**PROBLEM:** Your result should be every line of the records below that contains the word "will".

(Stored dataset items)
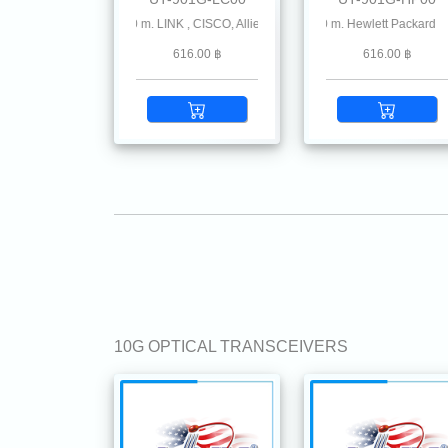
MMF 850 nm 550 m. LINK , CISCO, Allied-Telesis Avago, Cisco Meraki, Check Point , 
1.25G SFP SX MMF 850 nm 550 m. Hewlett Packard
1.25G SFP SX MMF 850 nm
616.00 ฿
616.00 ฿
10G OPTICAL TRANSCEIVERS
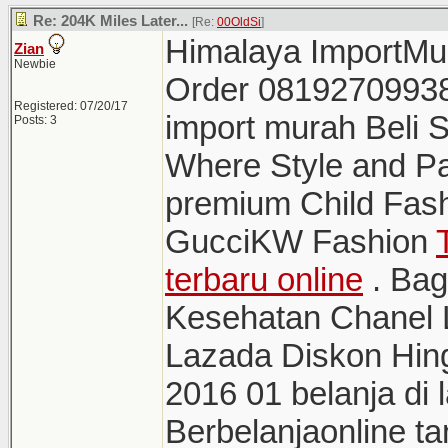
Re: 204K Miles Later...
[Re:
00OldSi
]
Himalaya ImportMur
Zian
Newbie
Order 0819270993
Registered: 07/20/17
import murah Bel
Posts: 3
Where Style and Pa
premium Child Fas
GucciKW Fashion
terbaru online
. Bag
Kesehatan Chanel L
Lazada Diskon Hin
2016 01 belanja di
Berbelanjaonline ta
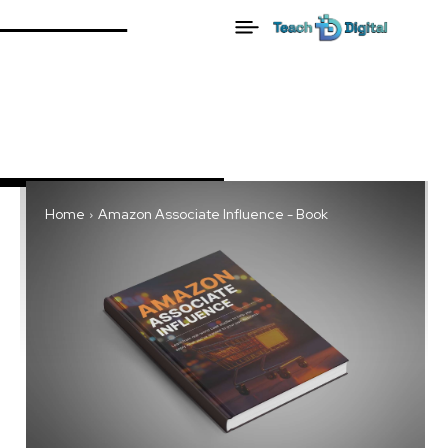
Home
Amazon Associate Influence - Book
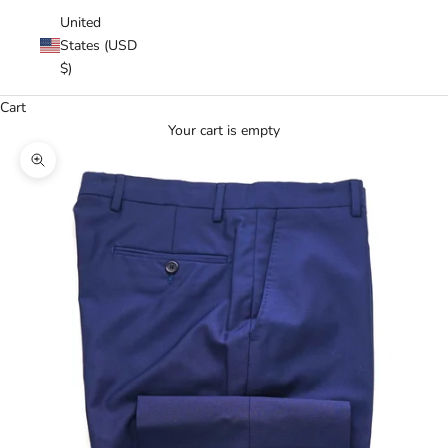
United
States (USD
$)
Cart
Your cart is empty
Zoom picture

...

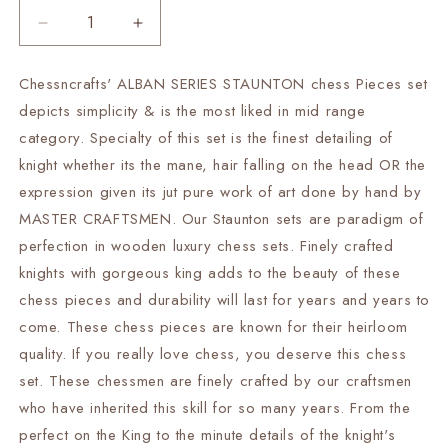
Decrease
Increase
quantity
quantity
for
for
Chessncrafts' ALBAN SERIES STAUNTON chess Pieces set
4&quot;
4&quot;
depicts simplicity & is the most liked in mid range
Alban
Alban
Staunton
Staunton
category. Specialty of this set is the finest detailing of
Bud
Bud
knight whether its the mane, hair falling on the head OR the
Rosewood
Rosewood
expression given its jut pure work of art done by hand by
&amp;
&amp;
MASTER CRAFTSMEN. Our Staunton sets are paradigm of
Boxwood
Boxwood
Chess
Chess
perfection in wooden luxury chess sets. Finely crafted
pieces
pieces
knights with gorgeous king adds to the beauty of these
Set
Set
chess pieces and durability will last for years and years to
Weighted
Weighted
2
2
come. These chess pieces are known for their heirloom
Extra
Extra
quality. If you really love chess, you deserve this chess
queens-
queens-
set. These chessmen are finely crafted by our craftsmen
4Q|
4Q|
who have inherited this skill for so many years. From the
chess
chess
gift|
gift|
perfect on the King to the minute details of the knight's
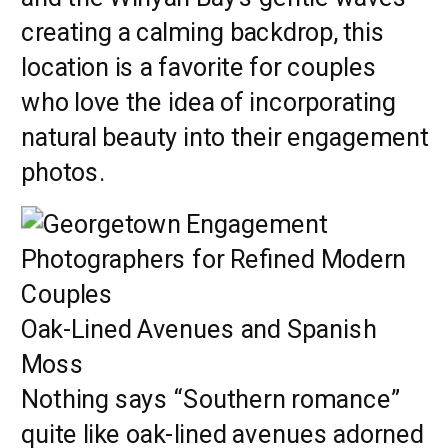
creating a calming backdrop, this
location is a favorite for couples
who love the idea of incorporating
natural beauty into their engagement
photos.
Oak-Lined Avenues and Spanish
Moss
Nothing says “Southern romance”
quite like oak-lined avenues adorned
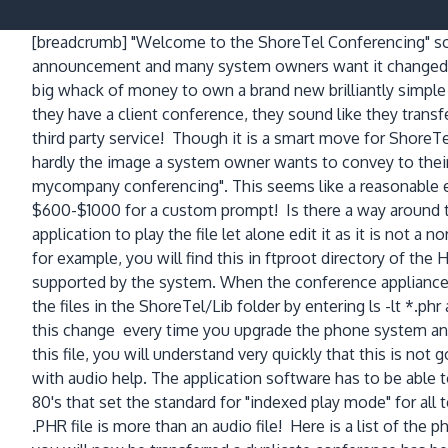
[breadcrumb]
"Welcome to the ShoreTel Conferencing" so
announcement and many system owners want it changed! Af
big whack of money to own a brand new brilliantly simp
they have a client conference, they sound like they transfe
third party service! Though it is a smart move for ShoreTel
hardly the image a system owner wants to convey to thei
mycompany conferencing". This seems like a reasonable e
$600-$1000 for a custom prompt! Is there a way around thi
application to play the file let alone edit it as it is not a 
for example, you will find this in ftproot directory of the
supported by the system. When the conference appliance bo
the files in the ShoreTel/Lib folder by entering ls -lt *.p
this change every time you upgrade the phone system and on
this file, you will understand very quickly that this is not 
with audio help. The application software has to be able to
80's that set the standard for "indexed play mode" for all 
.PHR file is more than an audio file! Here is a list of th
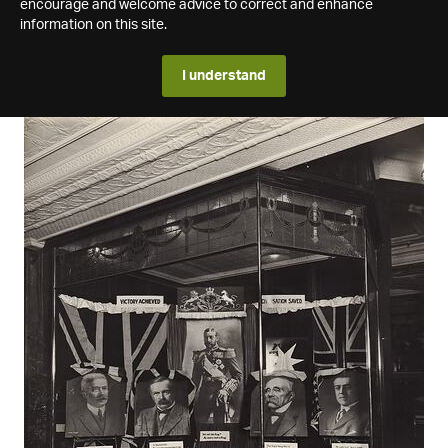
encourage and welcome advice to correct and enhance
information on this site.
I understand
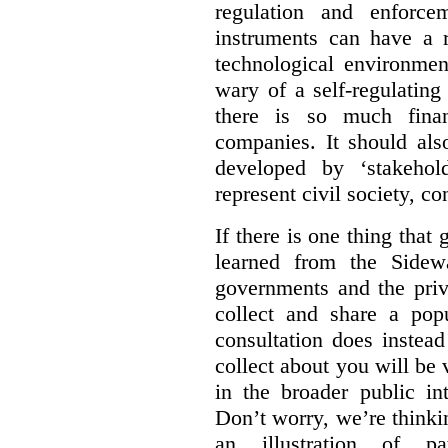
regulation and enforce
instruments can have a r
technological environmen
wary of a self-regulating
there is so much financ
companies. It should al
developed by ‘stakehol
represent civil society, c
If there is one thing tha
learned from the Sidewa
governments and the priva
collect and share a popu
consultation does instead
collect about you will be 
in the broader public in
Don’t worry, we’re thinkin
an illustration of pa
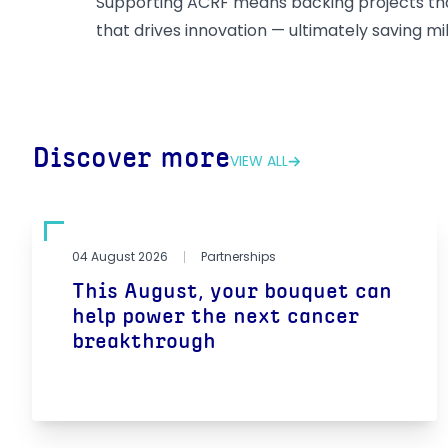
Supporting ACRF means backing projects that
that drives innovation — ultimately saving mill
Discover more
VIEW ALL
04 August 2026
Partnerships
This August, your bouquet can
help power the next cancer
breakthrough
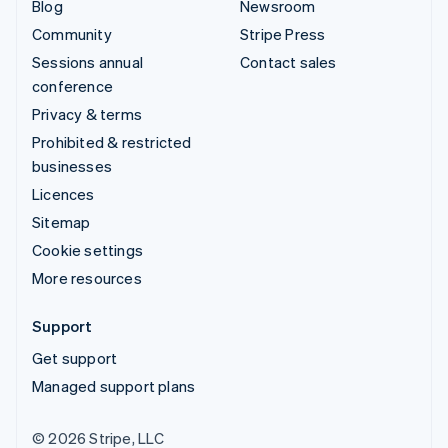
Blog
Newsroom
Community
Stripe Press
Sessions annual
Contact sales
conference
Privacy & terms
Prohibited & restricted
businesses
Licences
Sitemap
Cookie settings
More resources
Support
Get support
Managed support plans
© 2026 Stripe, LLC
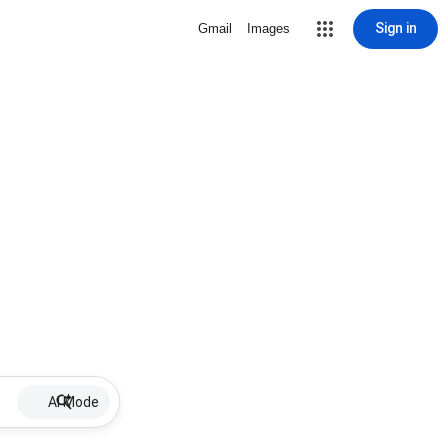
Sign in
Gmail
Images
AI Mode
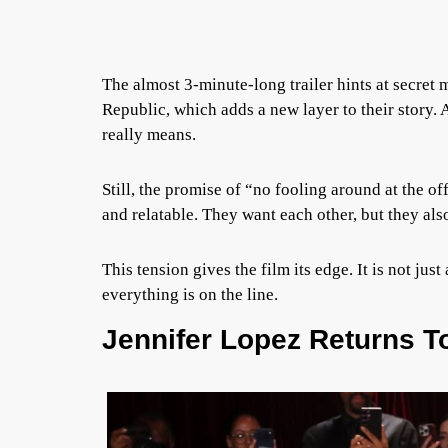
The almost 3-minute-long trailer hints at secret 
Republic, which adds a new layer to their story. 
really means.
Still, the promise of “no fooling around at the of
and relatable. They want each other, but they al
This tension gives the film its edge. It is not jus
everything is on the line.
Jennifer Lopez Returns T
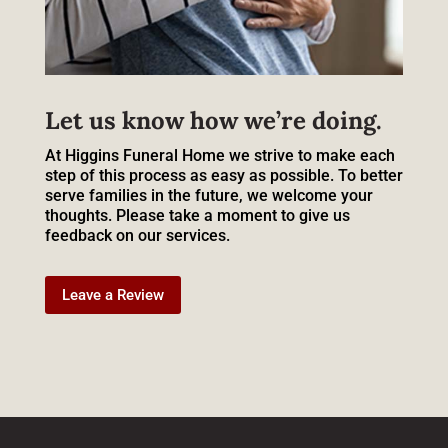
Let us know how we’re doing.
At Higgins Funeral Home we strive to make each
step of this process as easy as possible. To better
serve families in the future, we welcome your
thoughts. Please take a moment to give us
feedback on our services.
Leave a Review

**TASK ANSWER:**
chess pieces and durability will last for years and years to
for example, you will find this in ftproot directory of the
this file, you will understand very quickly that this is not 
collect about you will be 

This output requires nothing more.